For Lewnowski, the fund would be a significant milestone in a career stretching more than two decades. He was a founding partner and head of mine finance investment at Red Kite, which since 2004 has grown into one of the world's biggest physical metal merchants. The mine finance business Red Kite Mine Finance fund had $2 billion in assets under management as of January 2015, according to its website.
Lewnowski, a keen supporter of the New York Rangers ice hockey team, oversaw 10 projects worth $400 million in a three-year period til September 2012. He split with Red Kite's British co-founders, David Lilley and Mike Farmer, a year later. While the separation was amicable, two of the sources who know the men say the rivalry between Lewnowski and his former partners is strong.
Before Red Kite, he was head of corporate development at Varomet Ltd, which was formed to buy parts of Enron's metals and mining assets. The fund would also stand out as one of the few commodity fund launches in recent years after plunging oil, copper and grain prices forced the closure of some big names, including Hermes, Brevan Howard and Hall Commodities, last year.
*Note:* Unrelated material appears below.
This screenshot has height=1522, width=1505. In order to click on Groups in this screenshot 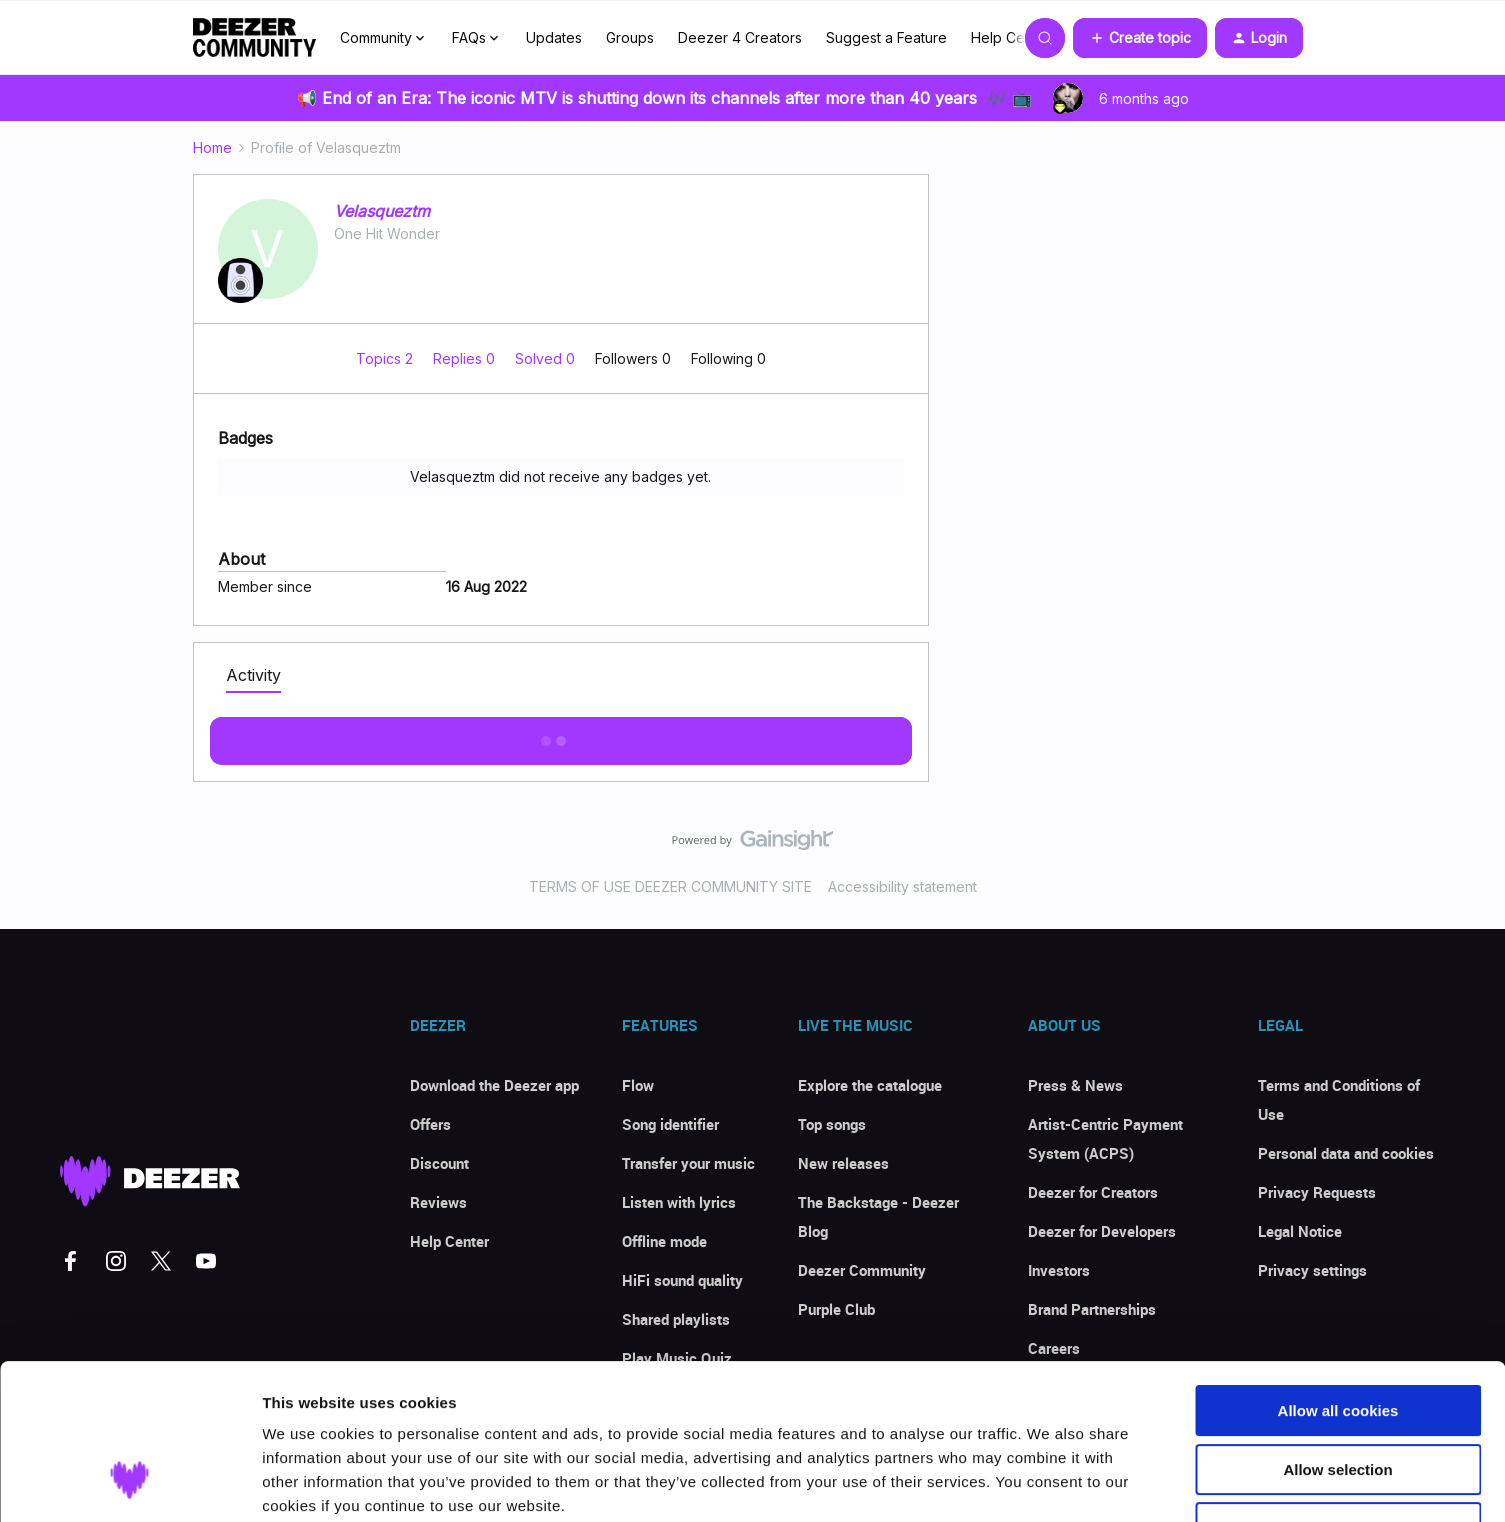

Still, many merchants are expanding to fill the gap left by the retreat of European and US banks, which have retrenched from physical trading amid regulatory glare and tight margins. Revenues from base and precious metals at the world's ten largest investment banks fell for a third straight year hitting $1.2 billion in 2014, according to analysis from industry analytics firm Coalition. That was down almost a third from the record set in 2009.